79. (D) The boiling point of a compound is highly influenced by the intermolecular forces 
between the compounds. The stronger the intermolecular forces, the higher the boiling 
point. Compound I can hydrogen-bond to other molecules, while compound II can use 
only weaker dipole-dipole forces.
80. (A) These two structures are diastereomers of each other, not mirror images. The left 
one is S and S around its stereocenters, while the right is S and R.
81. (C) These two compounds are mirror images of each other, making them enantiomers.

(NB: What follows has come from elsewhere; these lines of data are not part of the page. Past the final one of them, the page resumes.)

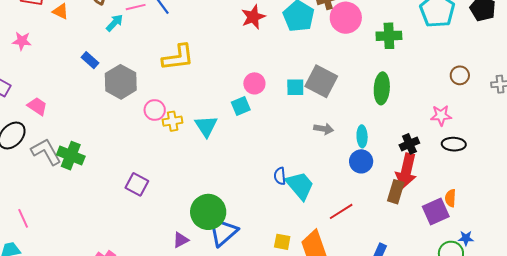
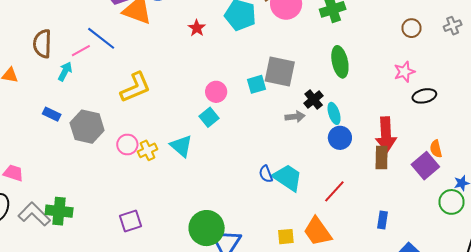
red star: (253, 17) -> (197, 28), size x0.7
black cross: (409, 144) -> (314, 99), moved
purple square: (137, 184) -> (130, 221), turned -30

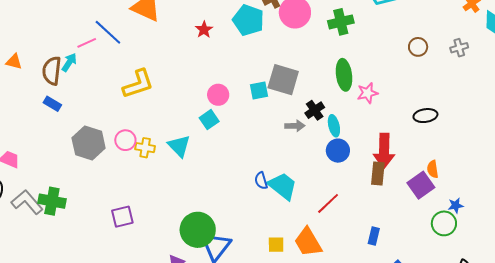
brown semicircle: (42, 44) -> (52, 71), moved
pink star: (404, 72) -> (367, 93), moved
gray hexagon: (87, 127) -> (89, 143), moved
yellow cross: (148, 150) -> (145, 148), turned 30

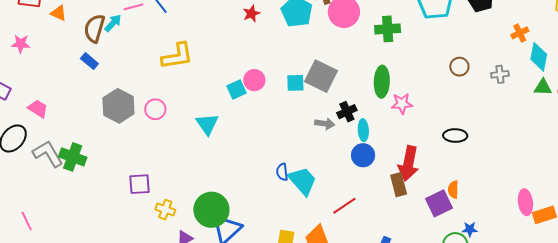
cyan square: (209, 120) -> (236, 90), moved
yellow cross: (145, 148) -> (165, 210), moved
brown rectangle: (378, 173) -> (399, 185), turned -30

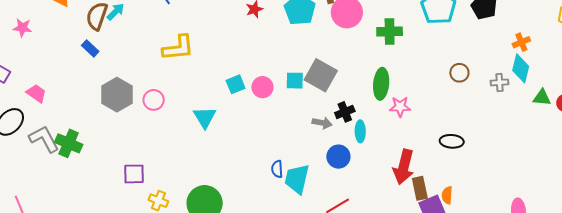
cyan diamond: (539, 57) -> (521, 68), moved
pink circle: (254, 80) -> (262, 87), moved
blue circle: (363, 155) -> (338, 157), moved
cyan trapezoid: (302, 181) -> (297, 179), turned -128
brown rectangle: (399, 185) -> (420, 188), moved

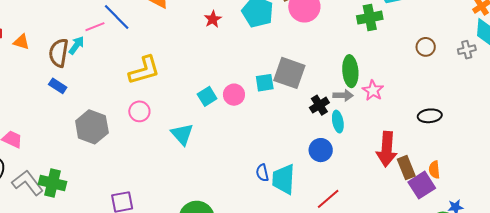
green cross: (390, 31) -> (370, 18), moved
pink circle: (154, 100) -> (139, 111), moved
pink star: (400, 107) -> (373, 90), turned -30
gray arrow: (322, 123) -> (343, 95), moved

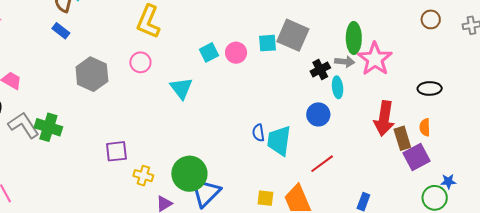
yellow L-shape: (144, 70) -> (148, 22), turned 124
pink star: (373, 90) -> (375, 59), size x1.6
orange semicircle: (434, 170) -> (425, 127), moved

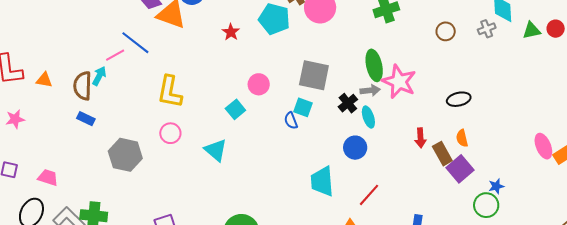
cyan square: (267, 43) -> (303, 107), moved, turned 36
pink circle: (236, 53) -> (259, 84), moved
red arrow: (384, 118) -> (420, 138), size x0.6
blue semicircle: (258, 133) -> (291, 121), moved

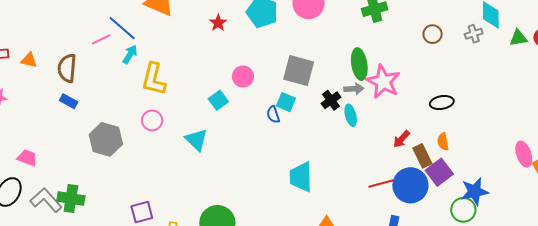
cyan arrow: (99, 76) -> (130, 54), moved
red arrow: (420, 138) -> (401, 139), turned 42
blue circle: (355, 148) -> (410, 185), moved, size x1.5
blue star: (496, 186) -> (474, 192), size x1.8
red line: (369, 195) -> (381, 183), moved, turned 30

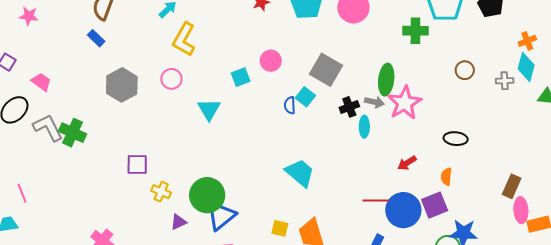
brown rectangle: (422, 156) -> (512, 186), moved, turned 35
cyan trapezoid: (301, 177) -> (300, 173), turned 116

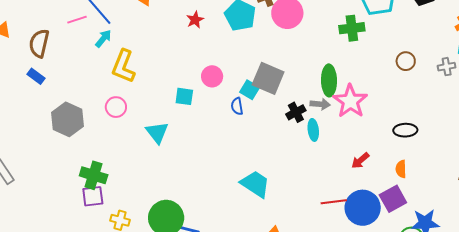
cyan square: (241, 77) -> (184, 96), turned 36
cyan square: (305, 97) -> (250, 90), moved
blue semicircle: (290, 105) -> (237, 106), moved
green cross: (73, 133) -> (94, 175), moved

82. (A) N1 has only single bonds (three of them); therefore, it is sp3 hybridization. N2 has 
a double bond and a single bond, which indicates sp2 hybridization. Each nitrogen atom 
has a lone pair (not shown). 
83. (A) There are three chiral carbon atoms (n = 3) on the ring containing the oxygen, so 
there are 2n = 8 stereoisomers.
84. (C) To determine the absolute configuration about a carbon atom, note the lowest-
priority group (in both of these cases an H) and assign priority to the other groups. In this 
case, the highest-priority group on each C is the OH group, followed by the COOH group. 
Beginning with the highest-priority group (OH here), count toward the next highest group 
(COOH here) and end with the lowest group. Counting to the right (clockwise) is R, and 
counting to the left (counterclockwise) is S. The configuration about each carbon atom is 
independent of the configuration about the other carbon atom. Doing this indicates that 
both carbons are R.
85. (B) The side chain is a sec-butyl group, and alkyl groups are nonpolar.
86. (A) The optical rotation might be changed or might not be changed; therefore, it is 
impossible to determine the effect without more information.
87. (A) To determine the absolute configuration about a carbon atom, note the lowest-
priority group (in the first and third carbons, it is an H, and in the second case, it is an ethyl 
group) and assign priority to the other groups. In this case, the highest-priority group on 
each C is the R group containing the ether group followed by the OCH3 group. Beginning 
with the highest-priority group, count toward the next highest group (OCH3 here) and 
end with the lowest group. Counting to the right (clockwise) is R, and counting to the left 
(counterclockwise) is S. The configuration about each carbon atom is independent of the 
configuration about the other carbon atom. Doing this indicates that both carbons 1 and 2 
(counting from right to left) are R and the third carbon is S.
88. (D) The molecules are the same. Rotating the right-hand structure until the –OCH3 
is vertical yields the same structure as the left-hand structure.